La propaganda mondialista è alla frutta: non sapendo più che diavolo argomentare contro Putin e la Russia e avendo quell’elefante nella stanza che è il disastro europeo (il disastro dell’euro sommato al disastro dell’immigrazione islamica incontrollata), non sapendo proprio più che dire, è arrivata al punto di inventarsi che per Vladimir Vladimirovič Putin e per i russi “2×2=5” [sic].

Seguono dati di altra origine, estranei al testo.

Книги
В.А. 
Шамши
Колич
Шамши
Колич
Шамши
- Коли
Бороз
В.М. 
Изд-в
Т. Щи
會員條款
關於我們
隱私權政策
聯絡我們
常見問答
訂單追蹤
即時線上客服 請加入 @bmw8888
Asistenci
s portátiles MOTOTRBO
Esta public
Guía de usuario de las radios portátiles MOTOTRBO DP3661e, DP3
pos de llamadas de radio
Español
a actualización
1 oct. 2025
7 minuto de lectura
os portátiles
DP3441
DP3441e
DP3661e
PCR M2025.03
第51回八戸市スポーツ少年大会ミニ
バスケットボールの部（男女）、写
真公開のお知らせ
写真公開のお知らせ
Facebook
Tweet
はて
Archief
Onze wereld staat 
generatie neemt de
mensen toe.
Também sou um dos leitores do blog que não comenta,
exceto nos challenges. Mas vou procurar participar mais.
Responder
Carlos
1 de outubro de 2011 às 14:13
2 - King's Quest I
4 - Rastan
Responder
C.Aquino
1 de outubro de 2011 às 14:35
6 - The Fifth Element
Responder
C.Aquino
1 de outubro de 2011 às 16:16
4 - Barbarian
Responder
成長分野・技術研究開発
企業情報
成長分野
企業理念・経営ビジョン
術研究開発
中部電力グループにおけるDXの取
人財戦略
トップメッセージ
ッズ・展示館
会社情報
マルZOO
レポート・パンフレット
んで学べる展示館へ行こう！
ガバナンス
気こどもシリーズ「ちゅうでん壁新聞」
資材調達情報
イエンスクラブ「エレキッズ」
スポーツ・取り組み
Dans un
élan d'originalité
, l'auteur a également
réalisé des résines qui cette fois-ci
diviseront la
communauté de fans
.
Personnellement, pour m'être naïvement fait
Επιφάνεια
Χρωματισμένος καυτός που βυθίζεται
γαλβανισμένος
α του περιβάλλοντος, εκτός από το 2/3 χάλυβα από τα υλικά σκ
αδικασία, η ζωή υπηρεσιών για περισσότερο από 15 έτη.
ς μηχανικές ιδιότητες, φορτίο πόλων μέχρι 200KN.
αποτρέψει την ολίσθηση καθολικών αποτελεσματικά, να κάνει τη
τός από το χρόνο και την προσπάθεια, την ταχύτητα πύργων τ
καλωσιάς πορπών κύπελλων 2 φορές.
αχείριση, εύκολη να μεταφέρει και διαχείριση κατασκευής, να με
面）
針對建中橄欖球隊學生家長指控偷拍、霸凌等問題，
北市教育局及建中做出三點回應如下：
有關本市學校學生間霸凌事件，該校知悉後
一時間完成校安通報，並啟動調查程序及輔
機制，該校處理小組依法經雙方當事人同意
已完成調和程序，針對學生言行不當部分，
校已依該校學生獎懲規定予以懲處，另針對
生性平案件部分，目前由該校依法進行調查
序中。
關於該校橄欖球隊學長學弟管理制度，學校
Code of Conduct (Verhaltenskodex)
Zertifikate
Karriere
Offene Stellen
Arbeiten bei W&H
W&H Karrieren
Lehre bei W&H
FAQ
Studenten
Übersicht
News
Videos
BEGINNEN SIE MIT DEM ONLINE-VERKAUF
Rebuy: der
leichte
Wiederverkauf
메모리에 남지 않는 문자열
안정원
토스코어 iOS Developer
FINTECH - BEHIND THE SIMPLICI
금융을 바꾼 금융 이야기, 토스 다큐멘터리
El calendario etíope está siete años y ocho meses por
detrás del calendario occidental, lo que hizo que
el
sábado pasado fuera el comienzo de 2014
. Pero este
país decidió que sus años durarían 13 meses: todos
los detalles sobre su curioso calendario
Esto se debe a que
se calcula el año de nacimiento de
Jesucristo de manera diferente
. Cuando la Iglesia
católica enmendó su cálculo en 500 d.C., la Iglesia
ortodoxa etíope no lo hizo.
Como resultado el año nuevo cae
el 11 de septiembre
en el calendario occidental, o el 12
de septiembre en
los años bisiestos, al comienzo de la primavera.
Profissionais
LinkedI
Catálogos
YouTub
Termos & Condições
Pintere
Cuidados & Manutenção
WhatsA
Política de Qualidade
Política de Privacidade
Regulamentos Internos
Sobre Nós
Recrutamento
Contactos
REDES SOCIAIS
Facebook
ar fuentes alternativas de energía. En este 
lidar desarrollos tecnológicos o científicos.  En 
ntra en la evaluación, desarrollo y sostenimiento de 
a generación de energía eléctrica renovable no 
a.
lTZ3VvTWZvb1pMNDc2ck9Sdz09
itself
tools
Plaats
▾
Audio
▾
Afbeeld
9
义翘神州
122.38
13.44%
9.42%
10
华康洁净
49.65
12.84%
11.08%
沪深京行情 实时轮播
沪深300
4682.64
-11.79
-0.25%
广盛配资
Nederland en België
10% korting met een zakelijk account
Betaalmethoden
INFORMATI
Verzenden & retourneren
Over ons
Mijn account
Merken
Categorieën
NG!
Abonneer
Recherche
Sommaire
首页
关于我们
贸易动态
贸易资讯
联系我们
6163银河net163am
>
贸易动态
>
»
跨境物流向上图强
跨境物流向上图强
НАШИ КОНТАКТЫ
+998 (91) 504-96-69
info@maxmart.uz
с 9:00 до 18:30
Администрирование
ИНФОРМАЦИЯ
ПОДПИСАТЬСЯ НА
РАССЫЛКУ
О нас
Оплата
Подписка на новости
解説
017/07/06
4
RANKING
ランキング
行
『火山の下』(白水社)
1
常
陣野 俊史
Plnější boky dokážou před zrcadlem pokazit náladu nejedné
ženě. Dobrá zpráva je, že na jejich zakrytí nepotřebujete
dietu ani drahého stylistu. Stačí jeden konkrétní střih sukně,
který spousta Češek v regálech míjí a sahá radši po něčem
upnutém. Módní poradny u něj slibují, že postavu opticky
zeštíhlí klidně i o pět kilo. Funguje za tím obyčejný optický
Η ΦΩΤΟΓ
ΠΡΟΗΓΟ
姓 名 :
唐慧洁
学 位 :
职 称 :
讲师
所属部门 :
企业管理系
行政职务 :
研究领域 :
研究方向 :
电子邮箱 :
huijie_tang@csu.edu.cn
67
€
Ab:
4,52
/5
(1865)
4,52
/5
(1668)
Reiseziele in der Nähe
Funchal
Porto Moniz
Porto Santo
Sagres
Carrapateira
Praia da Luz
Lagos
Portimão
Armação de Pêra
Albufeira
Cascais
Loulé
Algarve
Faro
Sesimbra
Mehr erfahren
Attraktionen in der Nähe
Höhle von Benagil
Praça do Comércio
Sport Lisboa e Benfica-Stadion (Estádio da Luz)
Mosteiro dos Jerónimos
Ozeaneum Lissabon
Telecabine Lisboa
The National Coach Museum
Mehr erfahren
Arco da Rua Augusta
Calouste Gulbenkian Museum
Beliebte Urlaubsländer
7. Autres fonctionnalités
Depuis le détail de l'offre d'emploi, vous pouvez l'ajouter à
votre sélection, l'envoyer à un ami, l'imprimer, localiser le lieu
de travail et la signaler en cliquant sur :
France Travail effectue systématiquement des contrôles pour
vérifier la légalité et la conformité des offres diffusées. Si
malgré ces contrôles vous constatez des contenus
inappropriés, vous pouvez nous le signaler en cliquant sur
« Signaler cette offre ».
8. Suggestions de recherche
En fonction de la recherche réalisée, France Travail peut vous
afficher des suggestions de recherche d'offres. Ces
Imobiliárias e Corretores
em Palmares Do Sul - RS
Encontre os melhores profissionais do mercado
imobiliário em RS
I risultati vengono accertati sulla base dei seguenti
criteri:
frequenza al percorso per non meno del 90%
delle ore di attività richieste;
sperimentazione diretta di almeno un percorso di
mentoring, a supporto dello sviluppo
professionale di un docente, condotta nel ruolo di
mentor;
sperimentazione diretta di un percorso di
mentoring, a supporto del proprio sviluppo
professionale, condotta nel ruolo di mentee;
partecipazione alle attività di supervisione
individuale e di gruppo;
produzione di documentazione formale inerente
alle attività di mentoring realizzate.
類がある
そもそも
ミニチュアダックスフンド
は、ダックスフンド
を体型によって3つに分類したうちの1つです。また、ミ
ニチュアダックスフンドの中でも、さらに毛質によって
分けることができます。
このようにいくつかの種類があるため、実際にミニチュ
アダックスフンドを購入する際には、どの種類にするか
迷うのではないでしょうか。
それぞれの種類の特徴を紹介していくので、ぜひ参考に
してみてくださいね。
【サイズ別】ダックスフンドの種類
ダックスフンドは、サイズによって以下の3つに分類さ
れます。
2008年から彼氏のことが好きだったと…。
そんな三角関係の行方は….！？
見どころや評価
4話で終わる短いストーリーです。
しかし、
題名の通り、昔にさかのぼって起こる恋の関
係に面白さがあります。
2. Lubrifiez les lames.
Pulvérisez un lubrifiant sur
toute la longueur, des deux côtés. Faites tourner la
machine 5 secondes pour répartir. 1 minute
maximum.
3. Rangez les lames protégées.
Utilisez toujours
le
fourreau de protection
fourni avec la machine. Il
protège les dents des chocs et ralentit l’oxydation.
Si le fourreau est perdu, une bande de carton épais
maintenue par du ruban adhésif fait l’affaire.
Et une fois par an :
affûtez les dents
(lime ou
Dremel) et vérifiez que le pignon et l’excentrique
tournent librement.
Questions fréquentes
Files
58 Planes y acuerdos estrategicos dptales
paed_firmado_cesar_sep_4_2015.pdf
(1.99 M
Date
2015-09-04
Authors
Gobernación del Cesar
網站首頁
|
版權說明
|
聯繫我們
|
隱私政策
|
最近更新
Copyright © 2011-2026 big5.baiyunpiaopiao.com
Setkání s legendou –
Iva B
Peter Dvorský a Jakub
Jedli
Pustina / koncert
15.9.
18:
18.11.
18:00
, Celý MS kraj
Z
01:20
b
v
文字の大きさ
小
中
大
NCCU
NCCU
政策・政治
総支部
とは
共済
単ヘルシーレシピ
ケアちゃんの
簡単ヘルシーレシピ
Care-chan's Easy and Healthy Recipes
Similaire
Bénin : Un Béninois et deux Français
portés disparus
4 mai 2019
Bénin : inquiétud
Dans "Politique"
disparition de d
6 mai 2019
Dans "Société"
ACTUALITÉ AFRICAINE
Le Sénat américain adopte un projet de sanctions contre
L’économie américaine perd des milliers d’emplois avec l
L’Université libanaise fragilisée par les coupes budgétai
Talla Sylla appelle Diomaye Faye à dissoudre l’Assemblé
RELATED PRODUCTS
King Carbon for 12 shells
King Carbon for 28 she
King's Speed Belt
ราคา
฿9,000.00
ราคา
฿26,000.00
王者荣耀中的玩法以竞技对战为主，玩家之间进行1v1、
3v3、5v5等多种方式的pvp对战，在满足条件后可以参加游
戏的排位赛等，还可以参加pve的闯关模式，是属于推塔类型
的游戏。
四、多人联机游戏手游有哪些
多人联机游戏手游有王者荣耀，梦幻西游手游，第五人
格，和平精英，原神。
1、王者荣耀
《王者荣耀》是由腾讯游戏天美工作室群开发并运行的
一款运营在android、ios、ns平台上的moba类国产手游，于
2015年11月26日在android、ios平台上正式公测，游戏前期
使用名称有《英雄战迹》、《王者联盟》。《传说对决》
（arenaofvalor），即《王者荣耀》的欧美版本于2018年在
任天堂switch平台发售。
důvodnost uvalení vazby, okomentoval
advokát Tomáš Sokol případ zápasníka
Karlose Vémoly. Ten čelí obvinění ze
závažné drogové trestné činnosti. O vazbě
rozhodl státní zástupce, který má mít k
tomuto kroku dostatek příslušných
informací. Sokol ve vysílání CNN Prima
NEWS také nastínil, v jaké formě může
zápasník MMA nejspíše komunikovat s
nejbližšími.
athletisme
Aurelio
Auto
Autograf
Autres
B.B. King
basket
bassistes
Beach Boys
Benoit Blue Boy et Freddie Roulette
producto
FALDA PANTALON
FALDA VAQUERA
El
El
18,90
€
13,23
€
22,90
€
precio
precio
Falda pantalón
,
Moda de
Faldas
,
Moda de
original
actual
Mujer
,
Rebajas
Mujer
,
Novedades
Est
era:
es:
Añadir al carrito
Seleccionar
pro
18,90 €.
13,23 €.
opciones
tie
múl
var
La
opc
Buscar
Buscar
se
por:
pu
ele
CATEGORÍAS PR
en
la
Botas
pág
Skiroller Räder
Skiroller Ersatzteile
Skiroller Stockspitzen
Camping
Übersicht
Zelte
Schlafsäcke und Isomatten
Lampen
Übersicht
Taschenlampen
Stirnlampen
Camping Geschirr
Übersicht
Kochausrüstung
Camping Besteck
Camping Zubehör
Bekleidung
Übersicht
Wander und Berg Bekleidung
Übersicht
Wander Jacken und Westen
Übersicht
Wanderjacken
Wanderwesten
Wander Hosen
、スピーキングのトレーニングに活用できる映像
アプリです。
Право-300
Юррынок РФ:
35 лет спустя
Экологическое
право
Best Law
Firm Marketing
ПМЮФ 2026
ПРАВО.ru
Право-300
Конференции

Basta scrivere in Google “putin due per due fa cinque” senza virgolette per trovare l’editoriale di Limes (4/02/2016) intitolato Due per due fa cinque?:

L’«idea russa» esprime talvolta una logica propria, variamente distillata dai colossi della letteratura russa dell’Ottocento, da Tjut0ev a Turgenev, da Dostoevskij a Tolstoj. Per il mondo euro-americano è una (il)logica paradossale. Figlia della volontà, non della ragione. Formalizzata nel «non senso» di certo pensiero russo, per cui lo sconcertante 2×2=5 prevale sull’«evidenza» occidentale del 2×2=4. Secondo lo slavista svizzero Felix Philipp Ingold, «il rinascente patriottismo granderusso» e la stessa riconquista della Crimea possono comprendersi sullo sfondo del rinnovato irradiamento di questa peculiarissima aritmetica, «che sembra confermare la “giustezza” della falsa formula 2×2=5»…

http://www.limesonline.com/cartaceo/due-per-due-fa-cinque

Ma le atomiche di Putin, ossia dei russi, ragionano perfettamente.

E se Putin venisse disarcionato, andrebbero al potere coloro che sono meno pacifisti di lui.

E così finirà, una volta per tutte, la follia criminale del mondialismo.